Loading train data finished in 2.644s
Loading test data finished in 1.575s


#### Merge train and test
Save our time on duplicating logics for train and test and will also ensure the transformations applied on train and test are the same.

In [6]:
full_data=pd.concat([train_data,test_data])
del( train_data, test_data)
print ("Full Data set created.")

Full Data set created.


In [7]:
data_types = full_data.dtypes  
cat_cols = list(data_types[data_types=='object'].index)
num_cols = list(data_types[data_types=='int64'].index) + list(data_types[data_types=='float64'].index)

id_col = 'id'
target_col = 'loss'
num_cols.remove('id')
num_cols.remove('loss')

## Numeric features

Two preprocessings on numeric features are applied:

1. Apply box-cox transformations for skewed numeric features.

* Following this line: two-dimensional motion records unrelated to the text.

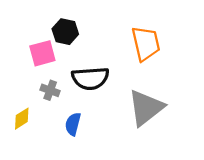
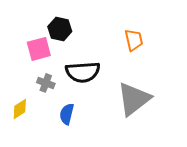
orange trapezoid: (146, 44) -> (134, 40), size x0.7

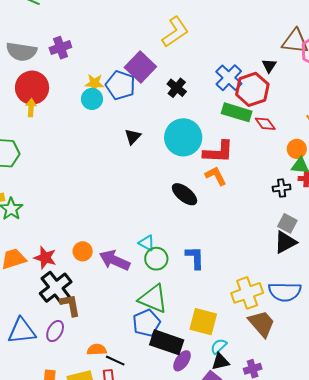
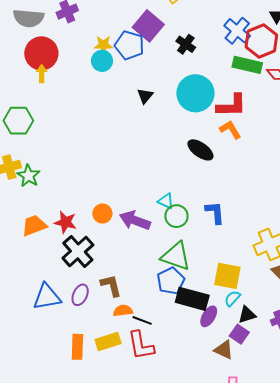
brown L-shape: (70, 305) -> (111, 286), moved
cyan semicircle: (219, 346) -> (232, 298), moved

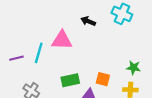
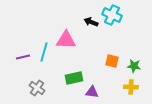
cyan cross: (122, 14) -> (112, 15), moved
orange square: (103, 79) -> (112, 61), moved

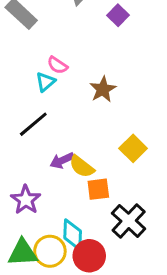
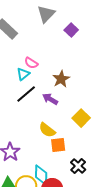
black line: (33, 124) -> (26, 94), moved
purple arrow: (62, 160) -> (50, 99), moved, turned 56
black cross: (129, 221) -> (78, 166), size x0.7

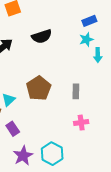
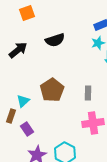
pink cross: (81, 123) -> (93, 123), size x1.5

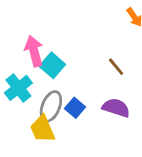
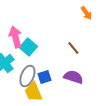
blue square: (75, 108) -> (44, 77), turned 32
yellow trapezoid: (42, 129) -> (33, 92), moved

2. Scale numeric features so they will fall in the range between 0 and 1.

In [8]:
skewed_cols = full_data[num_cols].apply(lambda x: skew(x.dropna()))

SSL = preprocessing.StandardScaler()
skewed_cols = skewed_cols[skewed_cols > 0.25].index.values
for skewed_col in skewed_cols:
    full_data[skewed_col], lam = boxcox(full_data[skewed_col] + 1)
for num_col in num_cols:
    full_data[num_col] = SSL.fit_transform(full_data[num_col].values.reshape(-1,1))

# Model LE Coding
### Categorical features
1. Label Encoding (Factorizing)

In [9]:
LBL = preprocessing.LabelEncoder()
start=time.time()
for cat_col in cat_cols:
    full_data[cat_col] = LBL.fit_transform(full_data[cat_col])
print ('Label enconding finished in %f seconds' % (time.time()-start))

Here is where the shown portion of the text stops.